Updated: September 25, 2020 10:30 PM
Created: September 25, 2020 10:11 PM
Pallets of scorched and damaged bottles; charred shipping boxes; a heat-warped user’s manual. Remnants of three fires set at Du Nord Craft Spirits during the riots that followed the death of George Floyd.
“We walked in there and it was that burned smell of everything, and it was like, everything was trashed,” recalled production manager Maria Kustritz. “I thought, okay, this is going to be a hell of a cleanup job.”
Nobody was hurt but the flames had swept through the warehouse.
There was also damage from the sprinklers that soaked everything.
For owner Chris Montana, who started the business in 2013, the destruction prompted a rollercoaster of emotions.
“We woke up after this place being set on fire, then my apartment set on fire the next day,” he said. “We woke up the day after that, and saw we had two different GoFundMe’s raising money, probably $30,000 to $40,000 had been raised.”
But after his inventory — 1,000 liters of alcohol were torched, the rest stolen — Montana jumped into action.
He and his staff cleaned out his fire-damaged warehouse, and he and his wife Shanelle came up with a plan to feed the community ravaged by the riots: a food bank.

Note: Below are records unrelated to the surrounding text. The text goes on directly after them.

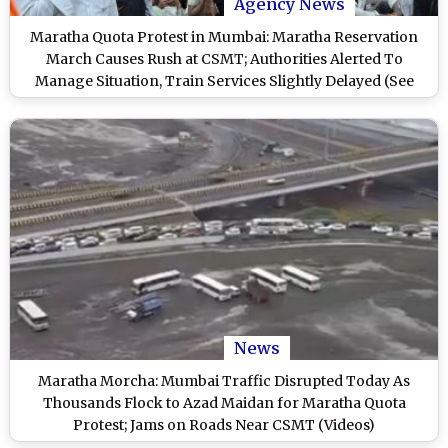
Agency News
Maratha Quota Protest in Mumbai: Maratha Reservation
March Causes Rush at CSMT; Authorities Alerted To
Manage Situation, Train Services Slightly Delayed (See
Pics)
News
Maratha Morcha: Mumbai Traffic Disrupted Today As
Thousands Flock to Azad Maidan for Maratha Quota
Protest; Jams on Roads Near CSMT (Videos)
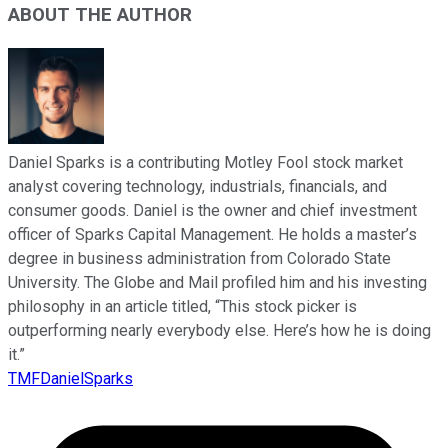
ABOUT THE AUTHOR
Daniel Sparks is a contributing Motley Fool stock market
analyst covering technology, industrials, financials, and
consumer goods. Daniel is the owner and chief investment
officer of Sparks Capital Management. He holds a master’s
degree in business administration from Colorado State
University. The Globe and Mail profiled him and his investing
philosophy in an article titled, “This stock picker is
outperforming nearly everybody else. Here’s how he is doing
it.”
TMFDanielSparks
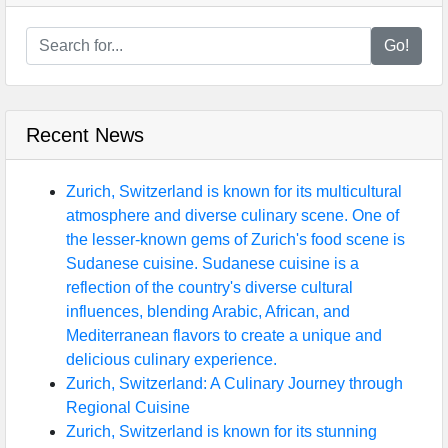
Go!
Recent News
Zurich, Switzerland is known for its multicultural
atmosphere and diverse culinary scene. One of
the lesser-known gems of Zurich's food scene is
Sudanese cuisine. Sudanese cuisine is a
reflection of the country's diverse cultural
influences, blending Arabic, African, and
Mediterranean flavors to create a unique and
delicious culinary experience.
Zurich, Switzerland: A Culinary Journey through
Regional Cuisine
Zurich, Switzerland is known for its stunning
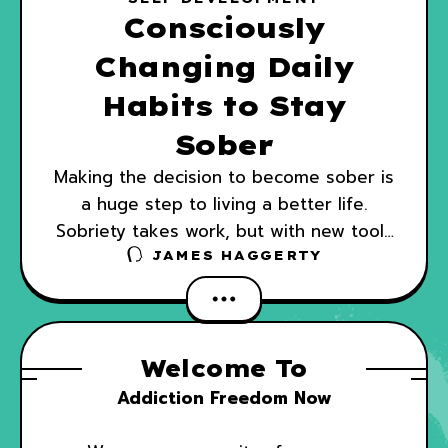
Consciously
Changing Daily
Habits to Stay
Sober
Making the decision to become sober is
a huge step to living a better life.
Sobriety takes work, but with new tools
and habits, you can keep your life on
JAMES HAGGERTY
Welcome To
Addiction Freedom Now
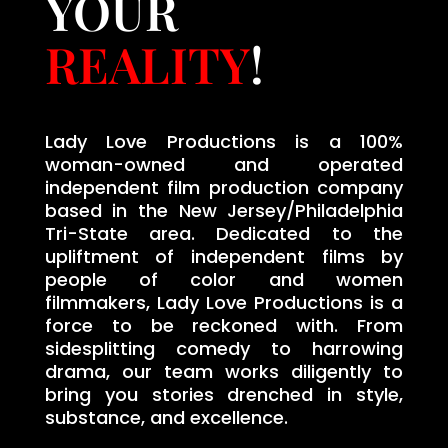
YOUR
REALITY
!
Lady Love Productions is a 100%
woman-owned and operated
independent film production company
based in the New Jersey/Philadelphia
Tri-State area. Dedicated to the
upliftment of independent films by
people of color and women
filmmakers, Lady Love Productions is a
force to be reckoned with. From
sidesplitting comedy to harrowing
drama, our team works diligently to
bring you stories drenched in style,
substance, and excellence.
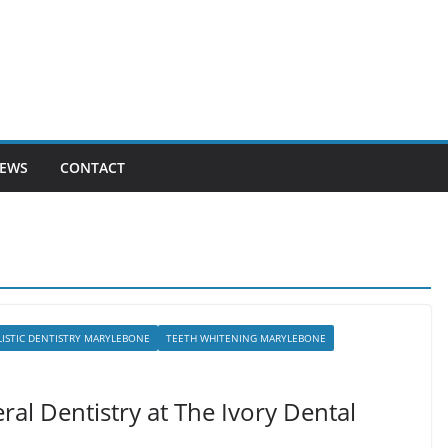
EWS
CONTACT
ISTIC DENTISTRY MARYLEBONE
TEETH WHITENING MARYLEBONE
ral Dentistry at The Ivory Dental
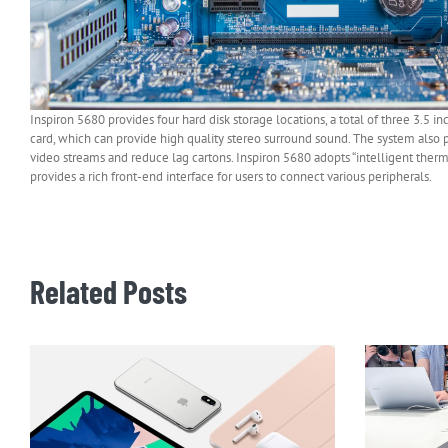
Inspiron 5680 provides four hard disk storage locations, a total of three 3.5 i
card, which can provide high quality stereo surround sound. The system also
video streams and reduce lag cartons. Inspiron 5680 adopts “intelligent thermal
provides a rich front-end interface for users to connect various peripherals.
Related Posts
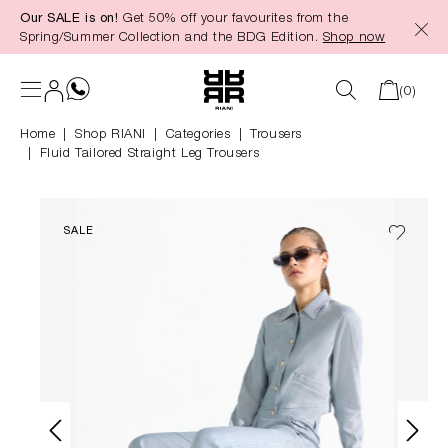
Our SALE is on!
Get 50% off your favourites from the
in content
Spring/Summer Collection and the BDG Edition.
Shop now
(0)
Home
Shop RIANI
|
Categories
|
Trousers
Fluid Tailored Straight Leg Trousers
SALE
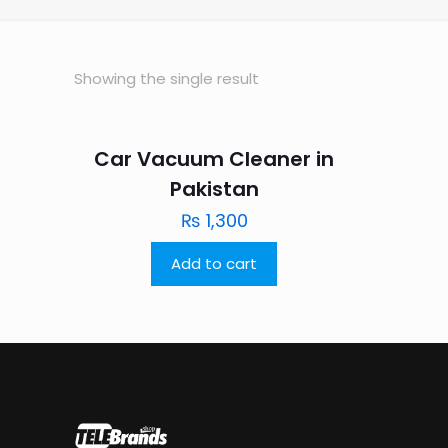
Showing the single result
Car Vacuum Cleaner in
Pakistan
₨
1,300
Add to cart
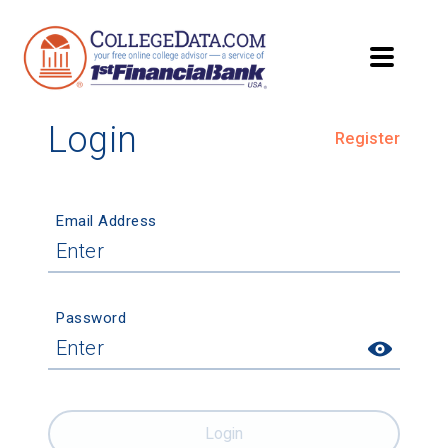
Login
Register
Email Address
Password
Login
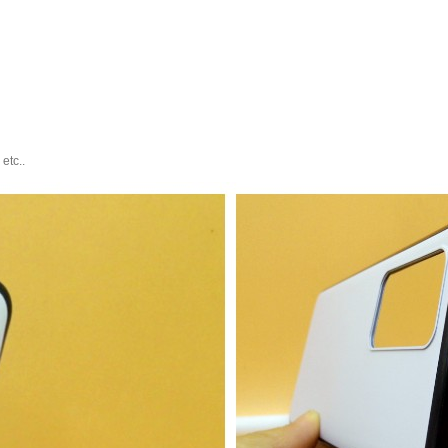
etc..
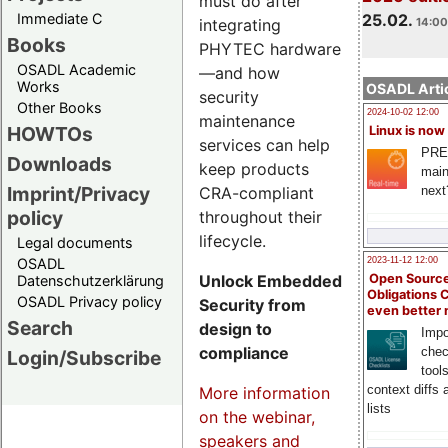
must do after
Immediate C
25.02.
integrating
14:00
Books
PHYTEC hardware
OSADL Academic
—and how
Works
OSADL Artic
security
Other Books
2024-10-02 12:00
maintenance
HOWTOs
Linux is now
services can help
PRE
Downloads
keep products
main
Imprint/Privacy
CRA-compliant
next
policy
throughout their
lifecycle.
Legal documents
OSADL
2023-11-12 12:00
Unlock Embedded
Open Source
Datenschutzerklärung
Obligations 
OSADL Privacy policy
Security from
even better
Search
design to
Impo
compliance
chec
Login/Subscribe
tool
context diffs
More information
lists
on the webinar,
speakers and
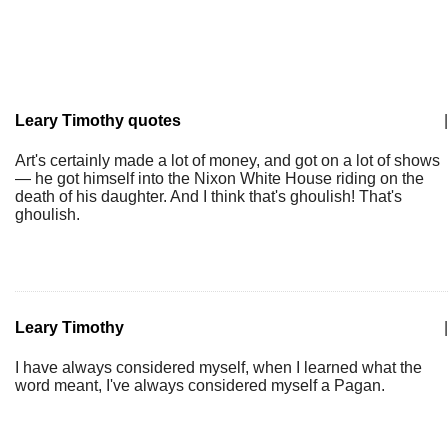
Leary Timothy quotes
|
Art's certainly made a lot of money, and got on a lot of shows
— he got himself into the Nixon White House riding on the
death of his daughter. And I think that's ghoulish! That's
ghoulish.
Leary Timothy
|
I have always considered myself, when I learned what the
word meant, I've always considered myself a Pagan.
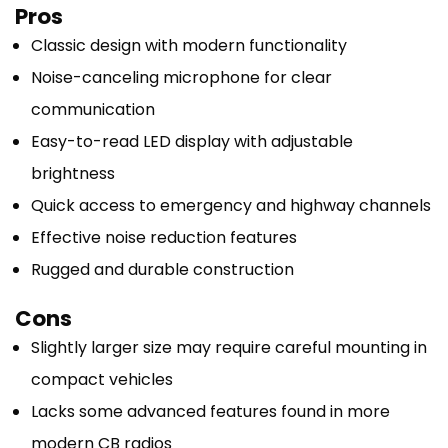
Pros
Classic design with modern functionality
Noise-canceling microphone for clear
communication
Easy-to-read LED display with adjustable
brightness
Quick access to emergency and highway channels
Effective noise reduction features
Rugged and durable construction
Cons
Slightly larger size may require careful mounting in
compact vehicles
Lacks some advanced features found in more
modern CB radios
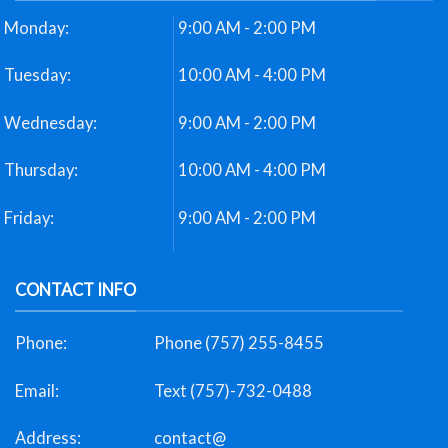
Monday:
9:00 AM - 2:00 PM
Tuesday:
10:00 AM - 4:00 PM
Wednesday:
9:00 AM - 2:00 PM
Thursday:
10:00 AM - 4:00 PM
Friday:
9:00 AM - 2:00 PM
CONTACT INFO
Phone:
Phone (757) 255-8455
Email:
Text (757)-732-0488
Address:
contact@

The lines were out the door.
"Chris was like, now we have an empty warehouse and nobody in this neighborhood has a grocery store,” Kustritz said. “Their M.O. is to take the anger and sadness and try to turn it into something productive.”
Now, months later, Du Nord is selling product again.
The distillery has sold 9,000 bottles of vodka and gin so far this year.
But there was a surprise item that kept Du Nord afloat during March, April and May, when the pandemic hit — and everything that came after.
Twenty thousand gallons of hand sanitizer, half of it sold, the other half donated.
“The sanitizer kept us from folding early,” Montana said. “That was keeping us up, when George Floyd was murdered.”
But Montana wanted to do more.
After the food bank was launched, he began a riot recovery fund.
"The donations were like $5, $10, $20,” Kustritz said quietly. “And I’m sure that was one of the times I started crying during that couple of weeks."
The Du Nord Foundation has now distributed over $400,000, in grants of $15,000 each.
That’s enough to help 26 Lake Street businesses in need.
Montana said he’s grateful for the 11,000 people who donated.
"This work is the therapy that's gotten me through this,” he said. “We stayed busy and we stayed busy doing things that warmed the soul."
Montana said the recovery fund has raised well over three-quarters of $1 million.
But the foundation has received $1.6 million in requests, about double the amount coming in.
Montana is hoping to restart the food and supply bank soon, and is scouting for a new distillery location.
As far as his own business, reopening the cocktail room and other public areas, he’s not sure yet.
"There's a lot that needs to happen here,” Montana said. “And the $15,000 we're able to write, for a lot of folks, that's a drop in the bucket. We hope that it did some help, but a lot more is needed to really get these businesses back on their feet."